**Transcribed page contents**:

::::::

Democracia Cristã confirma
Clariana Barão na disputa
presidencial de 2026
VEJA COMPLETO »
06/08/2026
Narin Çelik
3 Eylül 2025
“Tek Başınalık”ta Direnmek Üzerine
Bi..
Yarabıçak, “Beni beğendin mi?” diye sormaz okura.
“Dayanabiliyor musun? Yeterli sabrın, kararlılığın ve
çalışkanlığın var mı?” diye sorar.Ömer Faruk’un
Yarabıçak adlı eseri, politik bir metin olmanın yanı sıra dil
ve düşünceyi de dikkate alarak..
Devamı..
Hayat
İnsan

::::::

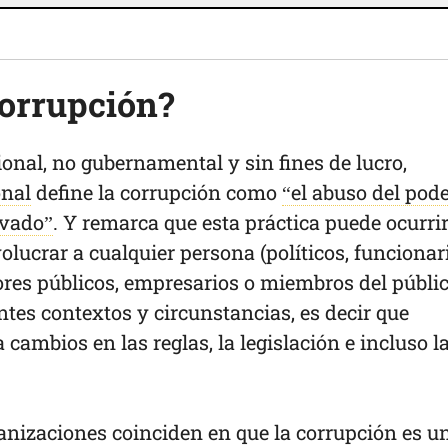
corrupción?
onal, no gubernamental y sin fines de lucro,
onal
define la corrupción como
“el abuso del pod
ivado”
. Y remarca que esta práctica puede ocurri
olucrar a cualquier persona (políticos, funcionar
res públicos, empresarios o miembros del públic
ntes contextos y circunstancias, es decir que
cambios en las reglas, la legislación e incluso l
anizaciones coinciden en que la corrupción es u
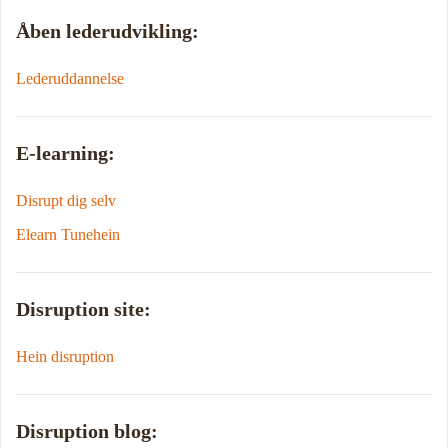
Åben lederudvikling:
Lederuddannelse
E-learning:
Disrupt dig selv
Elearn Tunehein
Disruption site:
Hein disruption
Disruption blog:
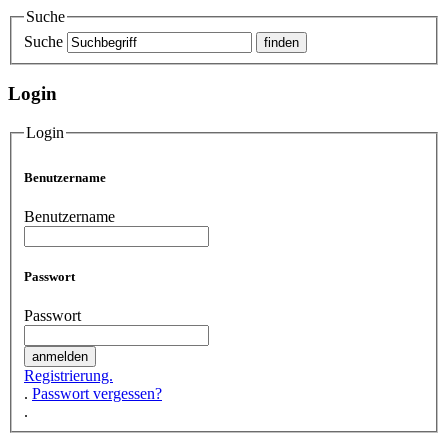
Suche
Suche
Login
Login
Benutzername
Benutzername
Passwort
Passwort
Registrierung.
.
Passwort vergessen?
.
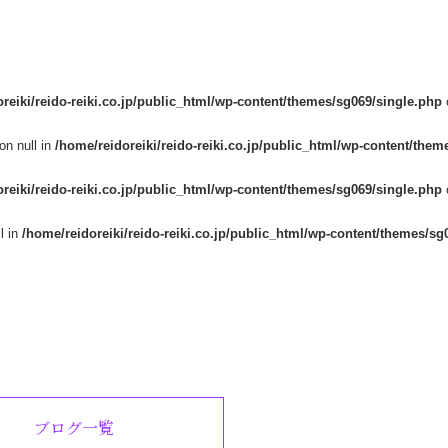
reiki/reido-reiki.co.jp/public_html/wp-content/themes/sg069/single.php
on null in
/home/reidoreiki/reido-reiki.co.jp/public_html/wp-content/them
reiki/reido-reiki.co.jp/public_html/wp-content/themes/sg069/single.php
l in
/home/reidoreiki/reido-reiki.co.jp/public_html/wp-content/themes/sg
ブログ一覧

::::::

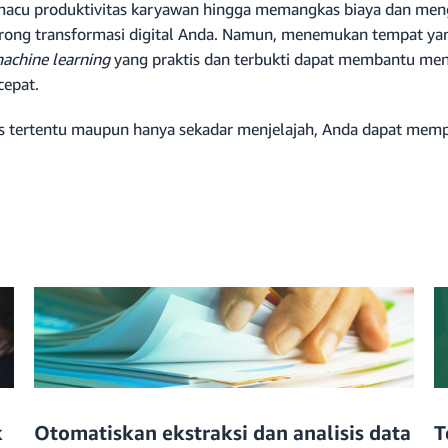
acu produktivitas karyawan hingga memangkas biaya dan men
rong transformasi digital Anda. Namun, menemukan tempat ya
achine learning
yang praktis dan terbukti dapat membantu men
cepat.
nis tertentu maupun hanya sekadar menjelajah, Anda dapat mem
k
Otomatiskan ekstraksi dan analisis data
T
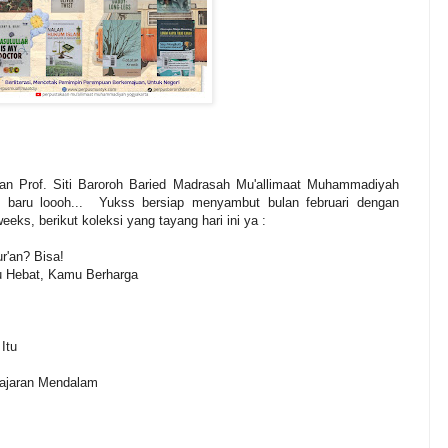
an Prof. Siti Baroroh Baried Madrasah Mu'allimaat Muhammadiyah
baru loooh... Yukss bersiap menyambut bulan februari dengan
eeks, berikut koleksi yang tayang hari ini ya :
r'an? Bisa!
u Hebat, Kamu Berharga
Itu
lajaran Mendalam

::::::

**TASK OBJECTIVE**:
After locating "nis tertentu maupun" and "lajaran Mendalam" in the records above, return exactly the line holding each one and every line between them; leave out the pictures.

**TASK SOLUTION**:
nis tertentu maupun hanya sekadar menjelajah, Anda dapat mem
k
Otomatiskan ekstraksi dan analisis data
T
an Prof. Siti Baroroh Baried Madrasah Mu'allimaat Muhammadiyah
baru loooh... Yukss bersiap menyambut bulan februari dengan
eeks, berikut koleksi yang tayang hari ini ya :
r'an? Bisa!
u Hebat, Kamu Berharga
Itu
lajaran Mendalam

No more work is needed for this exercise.